Despair – that is what I felt for the first time in my life when I spent time with 16- and 17-year-old boys at Mecklenburg County’s Jail North.
Each boy was confined to a small cell for 23 hours a day without visitors, mail, library books, etc. All of them were awaiting trial; some could be found innocent. I am not new to going to prisons and jails – I have done it many times. But seeing children locked-up in solitary confinement is not something that I will ever accept as normal.
I talked through a metal door to Dominique, Gabriel, Thomas, Jaziyah and others. I tried to offer them hope of better days ahead but I saw hopelessness and trauma on their faces through the narrow glass window. Several said they wanted to talk to their moms. One boy said I shook his hand at his graduation last May and another boy was on “suicide watch.” I told them I would pray for them. Surely these boys brought joy to their parents when they were born. The joy has vanished and the harsh reality of the present was overwhelming. They had violated a rule (disobedience, cursing, fighting, etc.) and now they were alone in a cell for days to weeks.
I asked the deputy if I could go into one of the empty cells. We entered the cell and I asked him to leave and shut the door. It slammed shut with the harshest sound that is heard only in a jail. I was alone and miserable. I could not stand it and asked that the door be opened. When I left, I had to sit in my car and “collect myself.” I had just witnessed kids in solitary confinement. How can this be OK? It felt so wrong.

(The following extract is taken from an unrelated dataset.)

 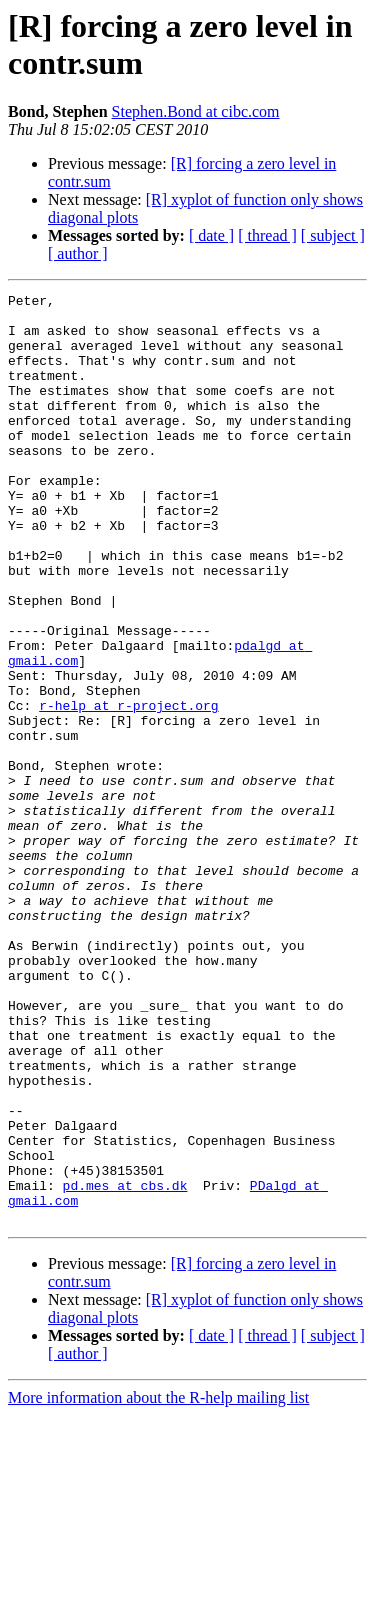 What do you see at coordinates (267, 235) in the screenshot?
I see `[ thread ]` at bounding box center [267, 235].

I admit, I could not work in law enforcement and I admire people who do. I have always supported Mecklenburg Sheriff Irwin Carmichael and I have always been proud of inmate programs for youth so they can graduate high school. Adult inmates have always told me they are treated with respect and the jail is accredited with high marks. But I am very troubled with children in this harsh solitary environment.
Data show that solitary confinement can be damaging to teens and adults. President Obama said, “It does not make us safer. It is an affront to our common humanity.” Child psychologists say this type of incarceration is destructive and can have life-long repercussions.
Most inmates eventually will be released and will return to their hometowns. We need them to return whole and rehabilitated. We don’t want them to return as broken teenagers with psychological scars that will prevent them from becoming responsible adults.
Even though the state of North Carolina classifies 16- and 17-year-olds as “adults” in the criminal justice system, we all know they are still children. I hope and pray that one day soon this intensive confinement of teenagers will end.
Pat Cotham is a Mecklenburg County commissioner at-large.